**Task instructions**
Restate the data word for word. Leave the pictures out.

### Data provided ###

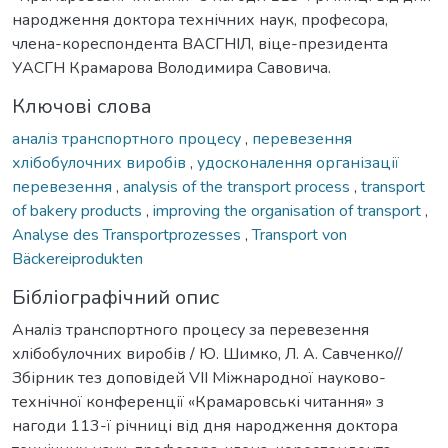
народження доктора технічних наук, професора,
члена-кореспондента ВАСГНІЛ, віце-президента
УАСГН Крамарова Володимира Савовича.
Ключові слова
аналіз транспортного процесу
,
перевезення
хлібобулочних виробів
,
удосконалення організації
перевезення
,
analysis of the transport process
,
transport
of bakery products
,
improving the organisation of transport
,
Analyse des Transportprozesses
,
Transport von
Bäckereiprodukten
Бібліографічний опис
Аналіз транспортного процесу за перевезення
хлібобулочних виробів / Ю. Шимко, Л. А. Савченко//
Збірник тез доповідей VIІ Міжнародної науково-
технічної конференції «Крамаровські читання» з
нагоди 113-ї річниці від дня народження доктора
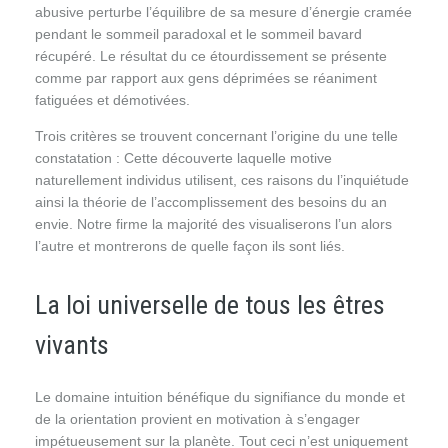
abusive perturbe l’équilibre de sa mesure d’énergie cramée
pendant le sommeil paradoxal et le sommeil bavard
récupéré. Le résultat du ce étourdissement se présente
comme par rapport aux gens déprimées se réaniment
fatiguées et démotivées.
Trois critères se trouvent concernant l’origine du une telle
constatation : Cette découverte laquelle motive
naturellement individus utilisent, ces raisons du l’inquiétude
ainsi la théorie de l’accomplissement des besoins du an
envie. Notre firme la majorité des visualiserons l’un alors
l’autre et montrerons de quelle façon ils sont liés.
La loi universelle de tous les êtres
vivants
Le domaine intuition bénéfique du signifiance du monde et
de la orientation provient en motivation à s’engager
impétueusement sur la planète. Tout ceci n’est uniquement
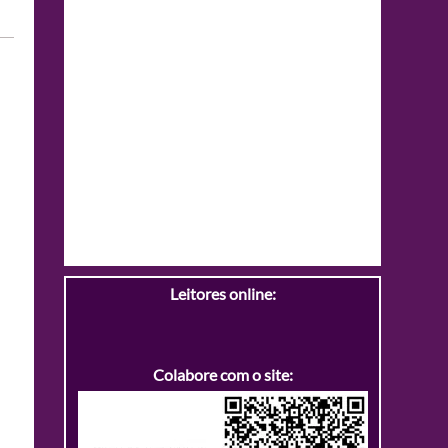
Leitores online:
Colabore com o site:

###

**Answer to the exercise**
народження доктора технічних наук, професора,
члена-кореспондента ВАСГНІЛ, віце-президента
УАСГН Крамарова Володимира Савовича.
Ключові слова
аналіз транспортного процесу
,
перевезення
хлібобулочних виробів
,
удосконалення організації
перевезення
,
analysis of the transport process
,
transport
of bakery products
,
improving the organisation of transport
,
Analyse des Transportprozesses
,
Transport von
Bäckereiprodukten
Бібліографічний опис
Аналіз транспортного процесу за перевезення
хлібобулочних виробів / Ю. Шимко, Л. А. Савченко//
Збірник тез доповідей VIІ Міжнародної науково-
технічної конференції «Крамаровські читання» з
нагоди 113-ї річниці від дня народження доктора
abusive perturbe l’équilibre de sa mesure d’énergie cramée
pendant le sommeil paradoxal et le sommeil bavard
récupéré. Le résultat du ce étourdissement se présente
comme par rapport aux gens déprimées se réaniment
fatiguées et démotivées.
Trois critères se trouvent concernant l’origine du une telle
constatation : Cette découverte laquelle motive
naturellement individus utilisent, ces raisons du l’inquiétude
ainsi la théorie de l’accomplissement des besoins du an
envie. Notre firme la majorité des visualiserons l’un alors
l’autre et montrerons de quelle façon ils sont liés.
La loi universelle de tous les êtres
vivants
Le domaine intuition bénéfique du signifiance du monde et
de la orientation provient en motivation à s’engager
impétueusement sur la planète. Tout ceci n’est uniquement
Leitores online:
Colabore com o site:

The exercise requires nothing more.